PR誌拾い思い

 新潮社のPR誌「波」1月号を読んでいたら、二ヶ所にクロパトキンという名前が出てきた。最初はクロポトキンかと思ったが、さらあらず。彼は日露戦争当時のロシアの将軍なのだ。
 まずは連載4回目の「未完のファシズム」で、のちの青島戦役に比するカタチで日露戦争を取り上げている箇所、彼の回想録が諸外国に於ける日本軍のイメージを醸成することになるが、その事実関係に異議を唱えている。
 もうひとつは連載13回目の「長谷川伸と日本人」で、普段は読んでいないが、サブタイトルの「『坂の上の雲』と捕虜」に惹かれて目を通してしまった。曰く、司馬さんは日露戦争の日本側の勝利が、クロパトキンの個性によるものであるとしているが、はたしてそれはどうだろうか、また異議を呈するものだ。
 薄いPR誌に同じ事象が取り上げられるのは、実はよくあること。
 テレビドラマの『坂の上の雲』の影響があると考えることもできる。
 司馬さんは生前、この小説の映像化を拒否していたはずだ。

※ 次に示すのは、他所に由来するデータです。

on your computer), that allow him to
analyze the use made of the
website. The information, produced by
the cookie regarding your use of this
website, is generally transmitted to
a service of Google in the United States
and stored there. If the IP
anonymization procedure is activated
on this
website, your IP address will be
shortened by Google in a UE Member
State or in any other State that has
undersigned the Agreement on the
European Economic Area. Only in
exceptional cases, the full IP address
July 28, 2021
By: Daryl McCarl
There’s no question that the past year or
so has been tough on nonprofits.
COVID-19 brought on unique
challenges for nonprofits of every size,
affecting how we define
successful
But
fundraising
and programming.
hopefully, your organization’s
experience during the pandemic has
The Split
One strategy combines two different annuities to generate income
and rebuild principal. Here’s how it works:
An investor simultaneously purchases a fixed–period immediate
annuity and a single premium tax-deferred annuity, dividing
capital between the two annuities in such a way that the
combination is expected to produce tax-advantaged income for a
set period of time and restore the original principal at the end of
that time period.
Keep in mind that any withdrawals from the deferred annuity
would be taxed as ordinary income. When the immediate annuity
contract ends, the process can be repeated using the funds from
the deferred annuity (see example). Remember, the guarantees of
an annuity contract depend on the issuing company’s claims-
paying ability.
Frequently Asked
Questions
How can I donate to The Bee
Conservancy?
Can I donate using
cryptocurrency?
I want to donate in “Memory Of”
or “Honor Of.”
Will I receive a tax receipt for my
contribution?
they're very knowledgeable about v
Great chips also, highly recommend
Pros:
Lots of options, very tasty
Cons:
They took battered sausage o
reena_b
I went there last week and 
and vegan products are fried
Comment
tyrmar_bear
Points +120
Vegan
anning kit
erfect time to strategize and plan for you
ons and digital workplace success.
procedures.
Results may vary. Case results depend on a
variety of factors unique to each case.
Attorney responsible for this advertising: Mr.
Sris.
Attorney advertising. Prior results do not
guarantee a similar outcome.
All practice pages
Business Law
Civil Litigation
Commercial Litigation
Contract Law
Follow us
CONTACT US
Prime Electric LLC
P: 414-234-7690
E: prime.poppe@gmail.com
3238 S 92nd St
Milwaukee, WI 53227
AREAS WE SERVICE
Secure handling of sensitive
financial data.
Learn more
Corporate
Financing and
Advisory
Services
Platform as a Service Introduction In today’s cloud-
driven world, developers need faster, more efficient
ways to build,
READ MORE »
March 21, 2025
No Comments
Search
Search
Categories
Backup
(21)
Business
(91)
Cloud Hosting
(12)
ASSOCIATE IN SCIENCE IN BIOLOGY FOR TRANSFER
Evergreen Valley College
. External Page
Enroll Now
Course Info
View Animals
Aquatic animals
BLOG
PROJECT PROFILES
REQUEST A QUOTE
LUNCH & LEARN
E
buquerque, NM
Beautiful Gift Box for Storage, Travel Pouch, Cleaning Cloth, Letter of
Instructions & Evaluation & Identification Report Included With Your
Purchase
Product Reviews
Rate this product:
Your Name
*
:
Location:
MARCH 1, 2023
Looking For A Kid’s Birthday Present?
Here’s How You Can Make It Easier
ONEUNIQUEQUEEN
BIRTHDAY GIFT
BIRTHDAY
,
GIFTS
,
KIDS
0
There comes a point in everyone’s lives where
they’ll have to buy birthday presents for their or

映像化されるとディテールが削がれ、安易に国威高揚作品になってしまうと危惧したのかもしれない。
 しかし映像化はされてしまった。かくしてそれを論ずる試みは、たぶん多いに越したことはない。きっと司馬さん自身がそれを願っていることだろう。
 そうそう、和田春樹さんの『日露戦争』という本があったはず。ええっといくらだったっけ。